# Pop up



## lymorelynn (Oct 4, 2008)

I've bought two scratch posts but Mai Tai's favourite toy is her pop-up cube!:smilewinkgrin:


----------



## colliemerles (Nov 2, 2007)

aww that looks like fun, i want one for my dizzy,,,


----------



## lymorelynn (Oct 4, 2008)

Got it from Pinky Pawz on ebay - they might have some left only £2.99!


----------



## ColeosMummy (Aug 27, 2008)

Holly at pinkypawz is great she has lots left lol x
glad she likes her cube x


----------



## Guest (Nov 11, 2008)

Glad you posted this....ive just gone and bought my kitten one off Ebay


----------



## lymorelynn (Oct 4, 2008)

I think they're brilliant! Every kitty should have one (except Gizmo cos he's too grumpy to play - lol)


----------



## ColeosMummy (Aug 27, 2008)

coleo and meow have a blue one they getting the other colours for xmas x


----------



## Toby & Darwin (May 26, 2008)

She looks very happy playing in her toy xx

She is a gorgeous kitty, I love the blue points - they are my fave  xx


----------



## Aud's_Mum (Aug 4, 2008)

Lynn - is her name Mai (as in my) or Mai (as in May)?

Have you thought of any names yet???


----------



## suzy93074 (Sep 3, 2008)

gorgeous piccies - she has stunning eyes!!


----------



## Selk67U2 (May 5, 2008)

*Haha, fab pikkies they're great those cubes arn't they, mine love them too.
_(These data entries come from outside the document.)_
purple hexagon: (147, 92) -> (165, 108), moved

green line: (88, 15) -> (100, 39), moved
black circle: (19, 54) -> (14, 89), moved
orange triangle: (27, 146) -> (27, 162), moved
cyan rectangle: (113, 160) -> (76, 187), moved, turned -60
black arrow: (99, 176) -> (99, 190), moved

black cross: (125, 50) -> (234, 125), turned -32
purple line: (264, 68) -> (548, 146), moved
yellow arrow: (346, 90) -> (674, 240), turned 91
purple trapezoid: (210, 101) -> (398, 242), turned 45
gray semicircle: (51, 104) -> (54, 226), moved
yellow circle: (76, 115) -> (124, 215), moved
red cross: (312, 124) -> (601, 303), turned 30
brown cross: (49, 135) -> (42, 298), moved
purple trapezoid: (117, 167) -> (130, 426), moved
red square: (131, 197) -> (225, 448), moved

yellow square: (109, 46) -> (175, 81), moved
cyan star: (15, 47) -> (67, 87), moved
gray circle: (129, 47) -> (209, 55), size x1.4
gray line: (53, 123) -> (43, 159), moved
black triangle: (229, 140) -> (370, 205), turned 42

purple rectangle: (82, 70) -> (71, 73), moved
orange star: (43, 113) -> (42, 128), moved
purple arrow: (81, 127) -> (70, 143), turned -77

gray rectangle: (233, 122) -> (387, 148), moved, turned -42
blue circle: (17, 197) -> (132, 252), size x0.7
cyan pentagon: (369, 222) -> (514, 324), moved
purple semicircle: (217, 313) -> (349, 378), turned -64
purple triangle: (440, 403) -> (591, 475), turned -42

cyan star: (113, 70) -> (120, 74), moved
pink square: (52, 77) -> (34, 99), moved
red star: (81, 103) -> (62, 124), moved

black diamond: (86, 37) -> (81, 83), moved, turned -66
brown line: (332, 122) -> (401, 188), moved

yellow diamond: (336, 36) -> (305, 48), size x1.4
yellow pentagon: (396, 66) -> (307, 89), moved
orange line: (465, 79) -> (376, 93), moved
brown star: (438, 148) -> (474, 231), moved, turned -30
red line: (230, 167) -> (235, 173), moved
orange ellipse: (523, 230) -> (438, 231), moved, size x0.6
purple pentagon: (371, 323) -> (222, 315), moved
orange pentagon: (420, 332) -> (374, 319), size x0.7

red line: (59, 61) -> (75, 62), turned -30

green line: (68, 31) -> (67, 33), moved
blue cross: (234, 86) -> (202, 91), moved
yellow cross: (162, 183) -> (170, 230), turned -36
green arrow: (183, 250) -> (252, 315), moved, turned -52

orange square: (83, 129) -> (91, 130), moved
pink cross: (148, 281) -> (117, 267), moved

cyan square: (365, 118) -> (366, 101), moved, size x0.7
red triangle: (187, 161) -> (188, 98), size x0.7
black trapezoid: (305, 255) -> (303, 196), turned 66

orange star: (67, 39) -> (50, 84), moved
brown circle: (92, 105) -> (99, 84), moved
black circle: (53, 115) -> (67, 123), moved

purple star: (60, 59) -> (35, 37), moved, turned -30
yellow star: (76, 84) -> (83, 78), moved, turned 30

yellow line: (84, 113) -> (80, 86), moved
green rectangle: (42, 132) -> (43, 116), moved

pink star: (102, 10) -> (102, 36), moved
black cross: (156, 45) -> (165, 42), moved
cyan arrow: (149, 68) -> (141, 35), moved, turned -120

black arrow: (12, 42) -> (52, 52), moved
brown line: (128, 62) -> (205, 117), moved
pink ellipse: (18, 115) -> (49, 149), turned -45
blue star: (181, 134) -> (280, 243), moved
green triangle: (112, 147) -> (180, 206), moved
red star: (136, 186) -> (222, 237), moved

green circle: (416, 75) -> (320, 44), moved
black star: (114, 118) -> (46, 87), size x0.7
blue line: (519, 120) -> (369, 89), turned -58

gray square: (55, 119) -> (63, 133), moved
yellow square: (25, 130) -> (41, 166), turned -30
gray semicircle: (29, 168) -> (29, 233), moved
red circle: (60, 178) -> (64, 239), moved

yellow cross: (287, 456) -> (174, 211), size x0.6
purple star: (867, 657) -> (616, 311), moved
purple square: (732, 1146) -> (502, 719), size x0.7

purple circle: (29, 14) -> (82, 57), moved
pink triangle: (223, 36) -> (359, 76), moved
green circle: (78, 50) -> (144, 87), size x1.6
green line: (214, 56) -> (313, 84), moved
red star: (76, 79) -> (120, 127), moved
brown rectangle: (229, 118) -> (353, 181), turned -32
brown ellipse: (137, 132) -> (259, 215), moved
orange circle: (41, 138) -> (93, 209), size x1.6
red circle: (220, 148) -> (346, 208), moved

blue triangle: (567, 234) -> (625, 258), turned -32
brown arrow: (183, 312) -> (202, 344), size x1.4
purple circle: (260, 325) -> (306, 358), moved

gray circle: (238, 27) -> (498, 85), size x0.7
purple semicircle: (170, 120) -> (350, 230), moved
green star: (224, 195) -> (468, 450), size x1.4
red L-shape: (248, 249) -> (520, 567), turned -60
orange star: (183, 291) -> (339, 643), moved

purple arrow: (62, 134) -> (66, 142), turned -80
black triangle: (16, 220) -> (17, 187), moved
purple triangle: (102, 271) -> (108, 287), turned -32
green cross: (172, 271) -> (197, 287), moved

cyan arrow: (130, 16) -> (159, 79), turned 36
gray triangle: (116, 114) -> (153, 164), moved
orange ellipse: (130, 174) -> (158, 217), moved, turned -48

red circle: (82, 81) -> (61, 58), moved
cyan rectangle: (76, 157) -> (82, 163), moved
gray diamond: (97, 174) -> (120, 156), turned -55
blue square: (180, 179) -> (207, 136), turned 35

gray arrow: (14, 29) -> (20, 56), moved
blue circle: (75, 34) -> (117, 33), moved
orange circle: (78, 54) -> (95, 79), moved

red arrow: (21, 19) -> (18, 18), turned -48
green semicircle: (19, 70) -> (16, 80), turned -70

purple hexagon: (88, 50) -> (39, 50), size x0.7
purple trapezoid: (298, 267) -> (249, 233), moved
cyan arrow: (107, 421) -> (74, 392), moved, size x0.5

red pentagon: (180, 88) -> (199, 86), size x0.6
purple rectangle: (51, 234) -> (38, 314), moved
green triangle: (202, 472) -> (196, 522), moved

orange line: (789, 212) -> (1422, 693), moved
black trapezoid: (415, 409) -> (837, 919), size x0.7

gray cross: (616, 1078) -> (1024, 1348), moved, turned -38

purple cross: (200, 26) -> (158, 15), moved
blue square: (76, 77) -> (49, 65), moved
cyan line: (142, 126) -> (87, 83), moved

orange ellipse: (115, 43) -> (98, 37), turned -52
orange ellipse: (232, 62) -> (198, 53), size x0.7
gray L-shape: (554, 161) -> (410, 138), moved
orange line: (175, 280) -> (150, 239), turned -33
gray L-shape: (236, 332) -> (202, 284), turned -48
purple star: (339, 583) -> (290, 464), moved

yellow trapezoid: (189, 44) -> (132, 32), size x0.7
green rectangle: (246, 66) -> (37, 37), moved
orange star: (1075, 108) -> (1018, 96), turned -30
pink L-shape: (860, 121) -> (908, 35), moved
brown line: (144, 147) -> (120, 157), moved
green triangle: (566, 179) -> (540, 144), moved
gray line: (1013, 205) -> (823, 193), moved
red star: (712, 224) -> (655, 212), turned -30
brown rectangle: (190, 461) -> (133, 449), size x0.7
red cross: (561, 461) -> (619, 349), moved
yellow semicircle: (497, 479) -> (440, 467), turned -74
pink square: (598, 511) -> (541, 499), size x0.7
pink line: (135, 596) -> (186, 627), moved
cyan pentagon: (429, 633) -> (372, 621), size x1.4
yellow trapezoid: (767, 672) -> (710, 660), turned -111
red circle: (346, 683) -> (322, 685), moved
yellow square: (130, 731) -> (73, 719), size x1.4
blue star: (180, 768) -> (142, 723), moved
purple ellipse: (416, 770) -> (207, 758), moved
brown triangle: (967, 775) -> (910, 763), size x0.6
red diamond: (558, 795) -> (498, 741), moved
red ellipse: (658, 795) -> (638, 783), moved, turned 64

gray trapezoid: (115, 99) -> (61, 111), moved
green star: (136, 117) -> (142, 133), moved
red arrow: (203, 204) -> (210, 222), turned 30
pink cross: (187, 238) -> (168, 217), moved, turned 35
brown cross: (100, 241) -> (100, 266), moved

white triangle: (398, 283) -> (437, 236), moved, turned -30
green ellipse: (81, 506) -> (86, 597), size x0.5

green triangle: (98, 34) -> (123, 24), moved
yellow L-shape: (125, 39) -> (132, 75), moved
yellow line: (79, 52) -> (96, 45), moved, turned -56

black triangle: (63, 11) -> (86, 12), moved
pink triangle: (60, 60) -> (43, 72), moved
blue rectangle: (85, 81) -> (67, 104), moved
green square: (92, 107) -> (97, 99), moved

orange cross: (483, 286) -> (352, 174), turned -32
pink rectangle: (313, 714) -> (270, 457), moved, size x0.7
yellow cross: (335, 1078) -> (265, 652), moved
We were lucky and won them at a show*


----------



## Guest (Nov 13, 2008)

Mine arrived today and Freedom absolutely loves it.....so glad you posted this as i had never seen them before and yes a bargain for £2.99. 

Thanks for keeping my kitten occupied....lol


----------



## lymorelynn (Oct 4, 2008)

FREE SPIRIT said:


> Mine arrived today and Freedom absolutely loves it.....so glad you posted this as i had never seen them before and yes a bargain for £2.99.
> 
> Thanks for keeping my kitten occupied....lol


A pleasure my dear. Glad to have been of service!:001_smile:
I might have to get another one the way Mai Tai's been going with it!


----------